Single out the lines of the material that contain "number" and copy them.

■ ■ ■ ■

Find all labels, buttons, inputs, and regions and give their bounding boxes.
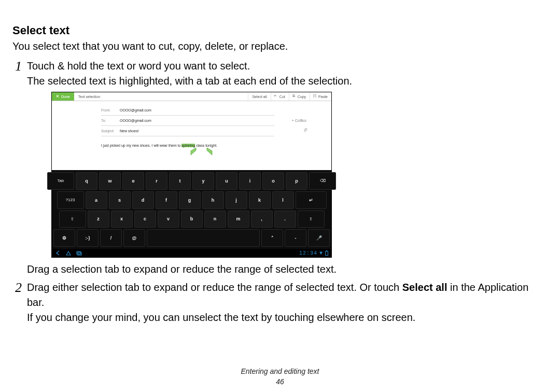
done-label: Done xyxy=(61,95,70,99)
key-j[interactable]: j xyxy=(226,191,247,209)
key-shift-right[interactable]: ⇧ xyxy=(298,211,325,228)
shift-icon: ⇧ xyxy=(71,217,74,221)
key-mic[interactable]: 🎤 xyxy=(308,229,330,247)
step1-line2: The selected text is highlighted, with a… xyxy=(27,74,352,89)
key-period[interactable]: . xyxy=(274,211,296,228)
key-v[interactable]: v xyxy=(158,211,179,228)
copy-button[interactable]: Copy xyxy=(289,92,310,101)
key-d[interactable]: d xyxy=(132,191,154,209)
key-t[interactable]: t xyxy=(169,172,191,190)
system-nav-bar: 12:34 ▼ xyxy=(52,249,331,257)
key-q[interactable]: q xyxy=(76,172,97,190)
page-number: 46 xyxy=(0,377,560,386)
back-icon[interactable] xyxy=(55,250,61,256)
paste-button[interactable]: Paste xyxy=(310,92,331,101)
key-a[interactable]: a xyxy=(86,191,107,209)
key-row-2: ?123 a s d f g h j k l ↵ xyxy=(53,191,330,209)
email-body[interactable]: I just picked up my new shoes. I will we… xyxy=(101,136,274,148)
to-field[interactable]: To: OOOO@gmail.com + Cc/Bcc xyxy=(101,116,274,126)
key-dash[interactable]: - xyxy=(285,229,306,247)
step-number: 2 xyxy=(12,280,22,325)
selected-text[interactable]: spinning xyxy=(181,144,195,147)
intro-text: You select text that you want to cut, co… xyxy=(12,39,548,53)
key-b[interactable]: b xyxy=(181,211,203,228)
action-bar-title: Text selection xyxy=(74,92,104,101)
key-m[interactable]: m xyxy=(228,211,249,228)
key-x[interactable]: x xyxy=(111,211,133,228)
key-n[interactable]: n xyxy=(204,211,226,228)
backspace-icon: ⌫ xyxy=(320,178,326,183)
key-r[interactable]: r xyxy=(146,172,167,190)
battery-icon xyxy=(325,251,328,256)
key-row-1: Tab q w e r t y u i o p ⌫ xyxy=(53,172,330,190)
clock-text: 12:34 xyxy=(299,250,317,256)
key-h[interactable]: h xyxy=(202,191,224,209)
action-bar: ✕ Done Text selection Select all Cut Cop… xyxy=(52,92,331,101)
key-p[interactable]: p xyxy=(286,172,307,190)
cut-button[interactable]: Cut xyxy=(271,92,289,101)
key-l[interactable]: l xyxy=(272,191,294,209)
key-comma[interactable]: , xyxy=(251,211,273,228)
key-o[interactable]: o xyxy=(262,172,284,190)
from-value: OOOO@gmail.com xyxy=(120,108,274,112)
close-icon: ✕ xyxy=(56,94,59,99)
select-all-button[interactable]: Select all xyxy=(248,92,270,101)
key-k[interactable]: k xyxy=(249,191,271,209)
body-before: I just picked up my new shoes. I will we… xyxy=(101,144,181,147)
key-enter[interactable]: ↵ xyxy=(296,191,327,209)
gear-icon: ⚙ xyxy=(62,235,66,241)
manual-page: Select text You select text that you wan… xyxy=(0,0,560,392)
compose-form: From: OOOO@gmail.com To: OOOO@gmail.com … xyxy=(52,101,331,170)
key-u[interactable]: u xyxy=(216,172,237,190)
screenshot: ✕ Done Text selection Select all Cut Cop… xyxy=(51,92,548,258)
step2-line-b: If you change your mind, you can unselec… xyxy=(27,310,548,325)
key-g[interactable]: g xyxy=(179,191,201,209)
recent-icon[interactable] xyxy=(76,250,82,256)
key-caret[interactable]: ˄ xyxy=(261,229,283,247)
step-number: 1 xyxy=(12,59,22,89)
key-space[interactable] xyxy=(147,229,260,247)
key-c[interactable]: c xyxy=(134,211,156,228)
wifi-icon: ▼ xyxy=(319,250,323,256)
key-y[interactable]: y xyxy=(192,172,214,190)
from-label: From: xyxy=(101,108,120,112)
key-z[interactable]: z xyxy=(88,211,109,228)
key-slash[interactable]: / xyxy=(100,229,122,247)
section-title: Select text xyxy=(12,24,548,37)
status-area[interactable]: 12:34 ▼ xyxy=(299,250,328,256)
to-label: To: xyxy=(101,119,120,122)
key-settings[interactable]: ⚙ xyxy=(53,229,75,247)
home-icon[interactable] xyxy=(65,250,72,256)
to-value: OOOO@gmail.com xyxy=(120,119,274,122)
key-shift-left[interactable]: ⇧ xyxy=(59,211,86,228)
from-field: From: OOOO@gmail.com xyxy=(101,105,274,116)
mic-icon: 🎤 xyxy=(316,235,322,241)
copy-icon xyxy=(293,95,296,99)
done-button[interactable]: ✕ Done xyxy=(52,92,74,101)
body-after: class tonight. xyxy=(195,144,217,147)
key-at[interactable]: @ xyxy=(123,229,145,247)
tablet-frame: ✕ Done Text selection Select all Cut Cop… xyxy=(51,92,332,258)
shift-icon: ⇧ xyxy=(309,217,313,221)
selection-handle-right[interactable] xyxy=(206,148,213,155)
key-i[interactable]: i xyxy=(239,172,261,190)
step-2: 2 Drag either selection tab to expand or… xyxy=(12,280,548,325)
key-e[interactable]: e xyxy=(122,172,144,190)
key-row-4: ⚙ :-) / @ ˄ - 🎤 xyxy=(53,229,330,247)
selection-handle-left[interactable] xyxy=(190,148,197,155)
ccbcc-button[interactable]: + Cc/Bcc xyxy=(292,119,306,122)
attach-icon[interactable] xyxy=(303,128,307,133)
step1-line1: Touch & hold the text or word you want t… xyxy=(27,59,352,74)
key-backspace[interactable]: ⌫ xyxy=(309,172,336,190)
subject-field[interactable]: Subject: New shoes! xyxy=(101,126,274,136)
key-f[interactable]: f xyxy=(156,191,177,209)
key-smile[interactable]: :-) xyxy=(77,229,99,247)
step1-after-text: Drag a selection tab to expand or reduce… xyxy=(27,262,337,277)
key-sym[interactable]: ?123 xyxy=(57,191,84,209)
key-w[interactable]: w xyxy=(99,172,121,190)
step-1: 1 Touch & hold the text or word you want… xyxy=(12,59,548,89)
cut-icon xyxy=(275,95,278,99)
footer-text: Entering and editing text xyxy=(0,367,560,375)
key-tab[interactable]: Tab xyxy=(47,172,74,190)
key-s[interactable]: s xyxy=(109,191,131,209)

■ ■ ■ ■

▶ [Written solution]:
page-number: 46 xyxy=(0,377,560,386)
step-number: 2 xyxy=(12,280,22,325)
step-number: 1 xyxy=(12,59,22,89)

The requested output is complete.